When it really gets cooking, however, is once Trumbo makes it out jail. Roach eases up on the prestige drama gleam and the film settles into a less universal, but infinitely more engrossing picture about how Trumbo and fellow blacklisted writers re-infiltrate Hollywood using pen names and fronts. Coupled with a game cast (featuring Louis CK, John Goodman, and Alan Tudyk), Roach's natural comedic chops go to work crafting an inside-baseball look at what a hustle filmmaking really is. It turns into this charming, clandestine heist movie as Trumbo's new (more modest) home becomes something of a screenwriting trap house, complete with multiple phone lines, couriers, and late-night grinding sessions. It's somewhere between Cranston's former Heisenberg operation from "Breaking Bad" and how you might imagine rapper Drake's basement operates—an army of nameless scribes pooling their talent in service of a single man's ignoble quest for greatness.
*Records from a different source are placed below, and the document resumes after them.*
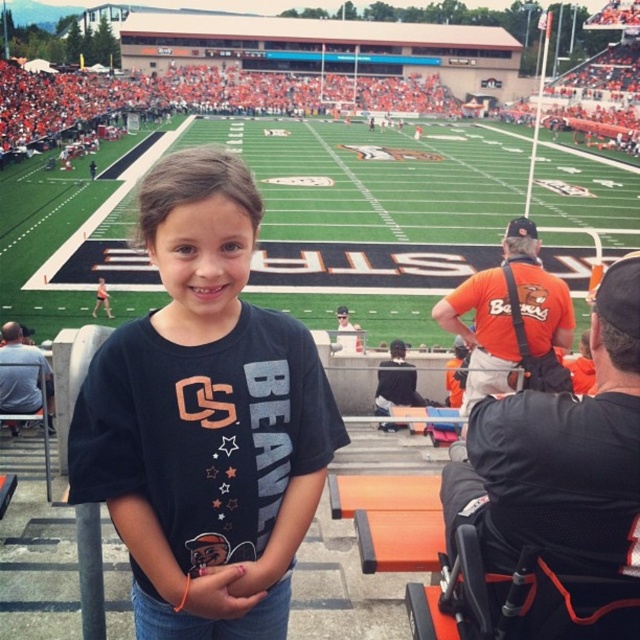 Is black matte shirt at center above orange fabric wheelchair at lower right?

Correct, black matte shirt at center is located above orange fabric wheelchair at lower right.

Does black matte shirt at center have a lesser width compared to orange fabric wheelchair at lower right?

No.

Who is more distant from viewer, (x=348, y=436) or (x=464, y=518)?

The point (x=348, y=436) is behind.

Where is `black matte shirt at center`? The height and width of the screenshot is (640, 640). black matte shirt at center is located at coordinates (204, 419).

Can you confirm if black matte shirt at center is positioned above green turf football field at center?

No.

Does point (144, 179) come farther from viewer compared to point (365, 202)?

No.

Who is more forward, (100, 355) or (420, 163)?

Point (100, 355)

Where is `black matte shirt at center`? black matte shirt at center is located at coordinates (204, 419).

Is green turf football field at center to the left of orange fabric wheelchair at lower right from the viewer's perspective?

Yes, green turf football field at center is to the left of orange fabric wheelchair at lower right.

Is point (556, 202) more distant than point (483, 637)?

Yes, point (556, 202) is farther from viewer.

Identify the location of green turf football field at center. (376, 211). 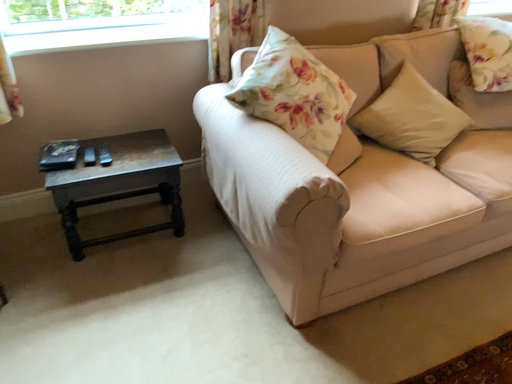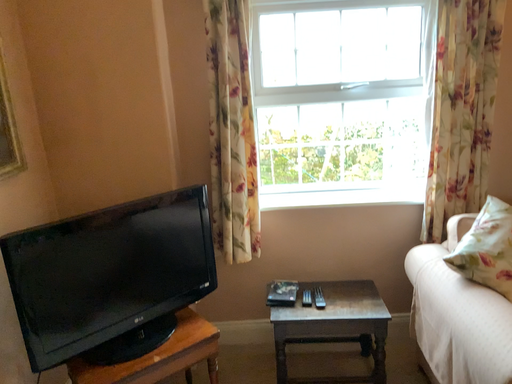 Question: Which way did the camera rotate in the video?

Choices:
 (A) rotated downward
 (B) rotated upward

Answer: (B) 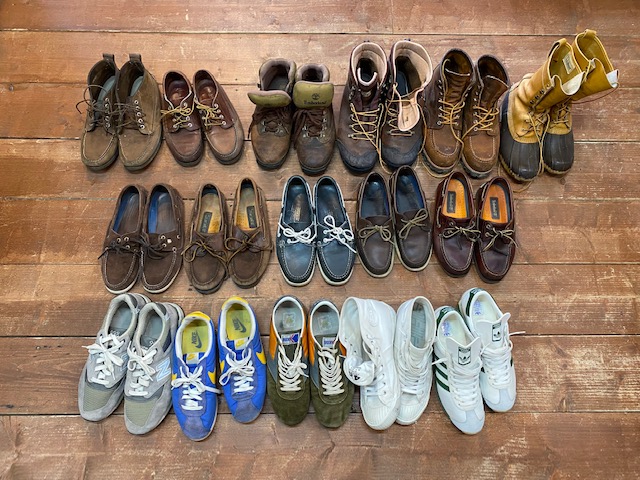 The image size is (640, 480). I want to click on floor boards, so 56,459, 52,374, 57,300, 60,224, 49,165, 49,107, 54,58, 64,12. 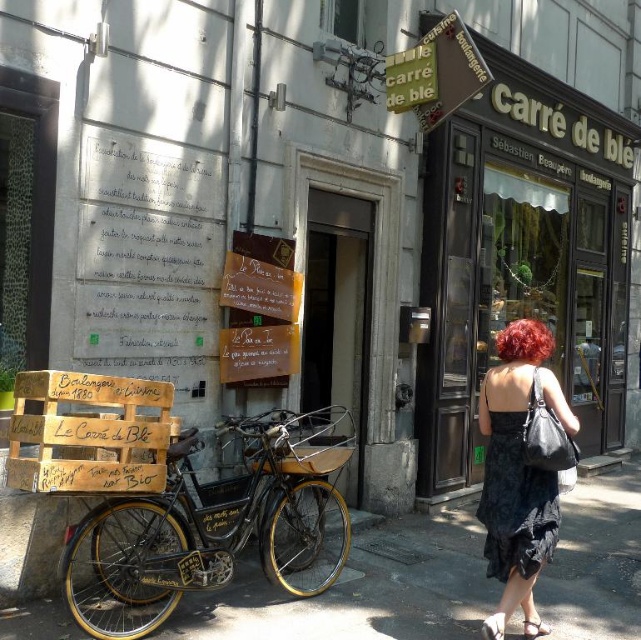 You are a delivery person who needs to carry a package from the bakery to a nearby address. You see a rustic metal bicycle at center and a shiny red hair at center right. Which object can you use to carry the package?

The rustic metal bicycle at center can be used to carry the package since it is a vehicle, while the shiny red hair at center right is part of a person and cannot be used for carrying items.

What is the spatial relationship between the wooden crate at lower left and the shiny red hair at center right in the scene?

The wooden crate at lower left is positioned on the left side of shiny red hair at center right.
The conflict surrounding Trumbo's motivations during this period provides some of the film's most incendiary moments, and a great deal of that power rests on the chemistry between Cranston and CK (as Arlen Hird, portrayed here as The Hollywood Ten's most radical member). The two spar verbally about the differing lengths they're willing to go to change the landscape. Trumbo has his ideals, but his comfortable life and caring for his family trumps any thirst for revolution, while Hird, having little left but his poisoned lungs and a whole lot of anger, can't get on board with Trumbo's quest to get back into Hollywood by any means necessary. Cranston taps into more than a little of Walter White's self-obsessed Great White Man timbre for this arc, but his familial bonds (with Diane Lane as his wife and Elle Fanning as his eldest daughter) ground him in a way Heisenberg was never afforded. Obviously, cooking meth and writing rom-coms are two different schemes, but in its best moments, "Trumbo" is a film that reminds you how nefarious a racket Hollywood really can be.
Divorced from the desire in the final act to make something "important," Roach indulges in some more subtle, but considerably more potent, visual storytelling. A slow, churning push in on a blank page in a typewriter speaks volumes about the process of writing, and a two shot anchored by the solemn thud of a falsely awarded Oscar on the table between Trumbo and his "Roman Holiday" co-conspirator similarly conveys so much with so little. Between these softer touches and some legitimate hilarious bits (including a reliably raucous outburst from Goodman as garbage movie producer Frank King and every single thing Christian Berkel's Otto Preminger says or does), "Trumbo" succeeds like the funnier parts of "Argo" by trading on our collective fascination with Hollywood's yesteryear. It overextends itself by trying to say something profound about personal integrity, privacy, and politics, but even that toxic ambition is so characteristically Hollywood that it's hard to be disappointed.